Personal information
- Born: September 25, 1944 New Haven, Connecticut, U.S.
- Died: April 4, 2025 (aged 80) Phoenix, Arizona, U.S.
- Listed height: 5 ft 11 in (1.80 m)
- Listed weight: 180 lb (82 kg)

Career information
- High school: Ansonia (Ansonia, Connecticut)
- College: Cameron Arizona
- NFL draft: 1970 (6th round, 148th overall pick)

Career history
- Baltimore Colts (1970–1971); New England Patriots (1971);

Awards and highlights
- Super Bowl champion (V);

Career NFL statistics
- Fumble recoveries: 1
- Return yards: 1,005
- Total TDs: 1
- Stats at Pro Football Reference

= Ron Gardin =

American football player (1944–2025)

Ron Gardin (September 25, 1944 – April 4, 2025) was an American professional football player who was a defensive back and kick returner in the National Football League (NFL). He played college football for the Arizona Wildcats and was selected in the sixth round of the 1970 NFL draft. Gardin played in Super Bowl V for the Baltimore Colts.

== College career ==
A standout four-sport athlete in at Ansonia High School in Connecticut, Gardin enlisted in the army after graduating in 1962. After he was discharged, he played college football Cameron Junior College and then at the University of Arizona, where he led the Wildcats in receiving in 1968 with 892 yards and then in rushing in 1969 with 759 yards. Gardin played in the Coaches All-American Game in Lubbock, Texas in June, scoring a touchdown reception and winning the Ernie Davis Award for inspiring play.

== Pro career ==
The 26-year-old Gardin was selected in the sixth round of the 1970 NFL draft by the Colts.The highlight of his rookie season was an 80-yard punt for a touchdown against the Miami Dolphins. Gardin finished second in the AFC in punt returns with 28 for 330 yards and an 11.8 average.

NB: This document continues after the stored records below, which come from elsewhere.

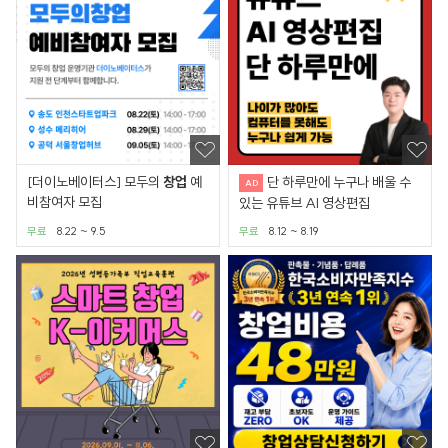
[더이노베이터스] 모두의
창업
예
단 하루만에 누구나 배울 수
비참여자 모집
있는 유튜브 AI 영상편집
무료
8.22 ~ 9.5
무료
8.12 ~ 8.19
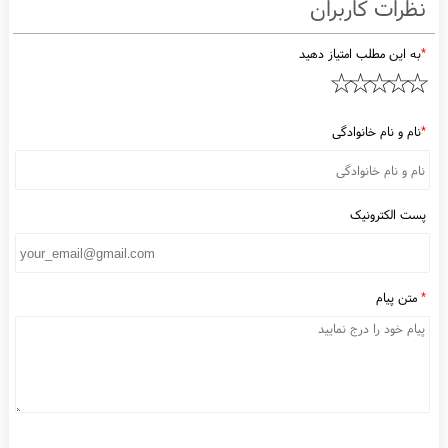
2,850,000
2,825,000
1401/05/23
1401/05/24
1401/05/25
1401/12/01
Granite sink smt Model 300 Black
Granite sink smt Model 300 Brown
Granite sink smt Model 300 Cream
ظرات کاربران
به این مطلب امتیاز دهید
نام و نام خانوادگی
ست الکترونیک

Gardin returned punts in Baltimore's two playoff games and then in the Colts Super Bowl victory. His three fair catches in the Super Bowl were a record that stood until Super Bowl XXXV. Gardin was also the first Arizona grad to play in the Super Bowl.

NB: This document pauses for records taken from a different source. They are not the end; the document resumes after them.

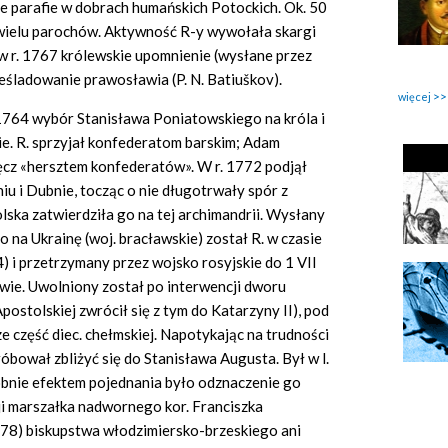
e parafie w dobrach humańskich Potockich. Ok. 50
ł wielu parochów. Aktywność R-y wywołała skargi
w r. 1767 królewskie upomnienie (wysłane przez
eśladowanie prawosławia (P. N. Batiuškov).
więcej
 1764 wybór Stanisława Poniatowskiego na króla i
e. R. sprzyjał konfederatom barskim; Adam
ęcz «hersztem konfederatów». W r. 1772 podjął
 i Dubnie, tocząc o nie długotrwały spór z
lska zatwierdziła go na tej archimandrii. Wysłany
 na Ukrainę (woj. bracławskie) został R. w czasie
) i przetrzymany przez wojsko rosyjskie do 1 VII
owie. Uwolniony został po interwencji dworu
postolskiej zwrócił się z tym do Katarzyny II), pod
e część diec. chełmskiej. Napotykając na trudności
óbował zbliżyć się do Stanisława Augusta. Był w l.
nie efektem pojednania było odznaczenie go
i marszałka nadwornego kor. Franciszka
778) biskupstwa włodzimiersko-brzeskiego ani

The Colts traded Gardin to the New England Patriots early in the 1971 season for a 5th-round draft pick. In June of 1972 he was traded to the Pittsburgh Steelers, but we was waived during training camp and then signed by the Miami Dolphins, but spent the season on the injured list. He signed with the Green Bay Packers in January 1973 but was released in May, ending his NFL career.

== Later career ==
After his professional football career ended, Gardin worked at a car dealership and as a Recreational Coordinator for the Marty Birdman Recreation Center in the Tucson Parks and Recreation Department. He was a past president of the NFL's Retired Players Association.

Gardin died at an assisted living center in Phoenix, in April 2025, at the age of 80.